* **ABOUT THIS TASK**
Your output should be the exact lines from the start of the data through the line containing "Entreprise de nettoyage Champagne-sur-seine", with no pictures.

───── PROVIDED MATERIAL ─────

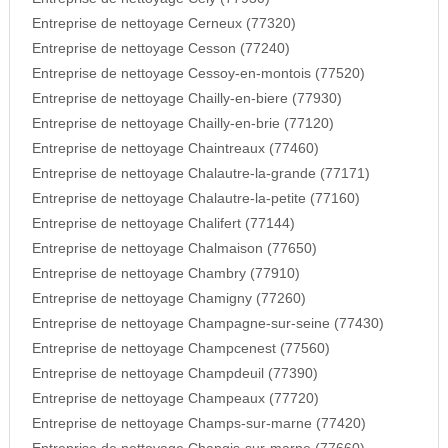
Entreprise de nettoyage Cerneux (77320)
Entreprise de nettoyage Cesson (77240)
Entreprise de nettoyage Cessoy-en-montois (77520)
Entreprise de nettoyage Chailly-en-biere (77930)
Entreprise de nettoyage Chailly-en-brie (77120)
Entreprise de nettoyage Chaintreaux (77460)
Entreprise de nettoyage Chalautre-la-grande (77171)
Entreprise de nettoyage Chalautre-la-petite (77160)
Entreprise de nettoyage Chalifert (77144)
Entreprise de nettoyage Chalmaison (77650)
Entreprise de nettoyage Chambry (77910)
Entreprise de nettoyage Chamigny (77260)
Entreprise de nettoyage Champagne-sur-seine (77430)
Entreprise de nettoyage Champcenest (77560)
Entreprise de nettoyage Champdeuil (77390)
Entreprise de nettoyage Champeaux (77720)
Entreprise de nettoyage Champs-sur-marne (77420)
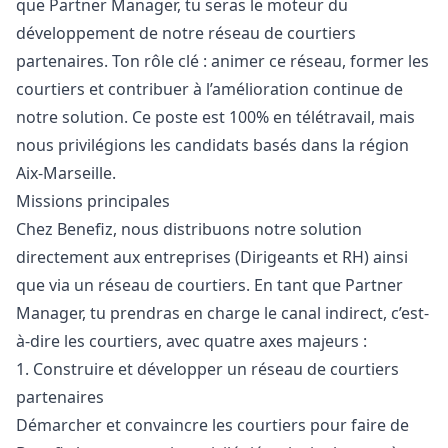
que Partner
Manager
, tu seras le moteur du
développement de notre réseau de courtiers
partenaires. Ton rôle clé : animer ce réseau, former les
courtiers et contribuer à l’amélioration continue de
notre solution. Ce poste est 100% en télétravail, mais
nous privilégions les candidats basés dans la région
Aix-Marseille.
Missions principales
Chez Benefiz, nous distribuons notre solution
directement aux entreprises (Dirigeants et RH) ainsi
que via un réseau de courtiers. En tant que Partner
Manager
, tu prendras en charge le canal indirect, c’est-
à-dire les courtiers, avec quatre axes majeurs :
1. Construire et développer un réseau de courtiers
partenaires
Démarcher et convaincre les courtiers pour faire de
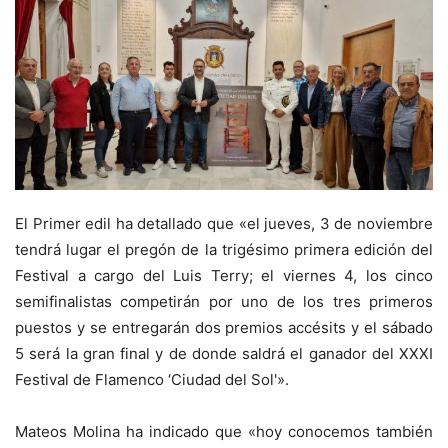
El Primer edil ha detallado que «el jueves, 3 de noviembre
tendrá lugar el pregón de la trigésimo primera edición del
Festival a cargo del Luis Terry; el viernes 4, los cinco
semifinalistas competirán por uno de los tres primeros
puestos y se entregarán dos premios accésits y el sábado
5 será la gran final y de donde saldrá el ganador del XXXI
Festival de Flamenco ‘Ciudad del Sol'».
Mateos Molina ha indicado que «hoy conocemos también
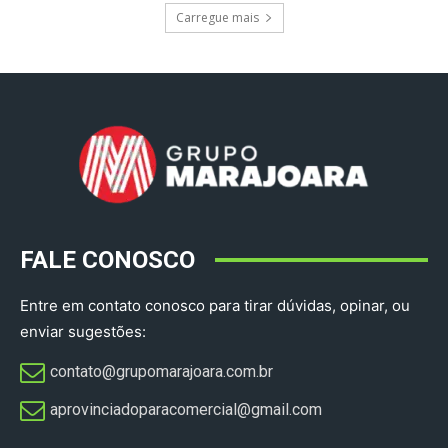
Carregue mais
FALE CONOSCO
Entre em contato conosco para tirar dúvidas, opinar, ou
enviar sugestões:
contato@grupomarajoara.com.br
aprovinciadoparacomercial@gmail.com​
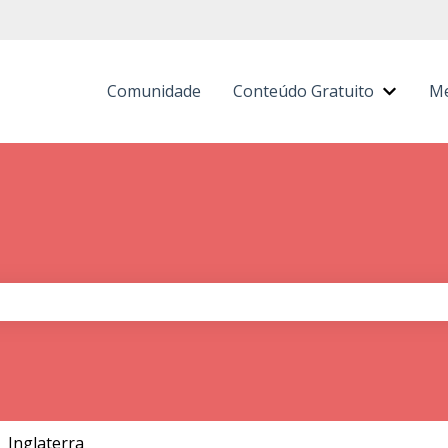
Comunidade
Conteúdo Gratuito
Me
Mostra
 de pesquisa está em branco.
Inglaterra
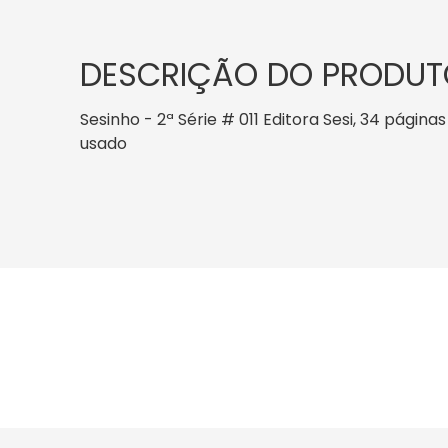
DESCRIÇÃO DO PRODUT
Sesinho - 2ª Série # 011 Editora Sesi, 34 páginas
usado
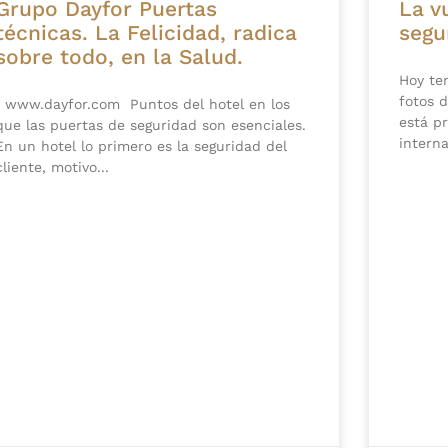
Grupo Dayfor Puertas
La v
técnicas. La Felicidad, radica
segu
sobre todo, en la Salud.
Hoy te
fotos 
www.dayfor.com Puntos del hotel en los
está pr
que las puertas de seguridad son esenciales.
interna
En un hotel lo primero es la seguridad del
cliente, motivo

─────

* **OUTPUT OF THE EXERCISE**
Entreprise de nettoyage Cerneux (77320)
Entreprise de nettoyage Cesson (77240)
Entreprise de nettoyage Cessoy-en-montois (77520)
Entreprise de nettoyage Chailly-en-biere (77930)
Entreprise de nettoyage Chailly-en-brie (77120)
Entreprise de nettoyage Chaintreaux (77460)
Entreprise de nettoyage Chalautre-la-grande (77171)
Entreprise de nettoyage Chalautre-la-petite (77160)
Entreprise de nettoyage Chalifert (77144)
Entreprise de nettoyage Chalmaison (77650)
Entreprise de nettoyage Chambry (77910)
Entreprise de nettoyage Chamigny (77260)
Entreprise de nettoyage Champagne-sur-seine (77430)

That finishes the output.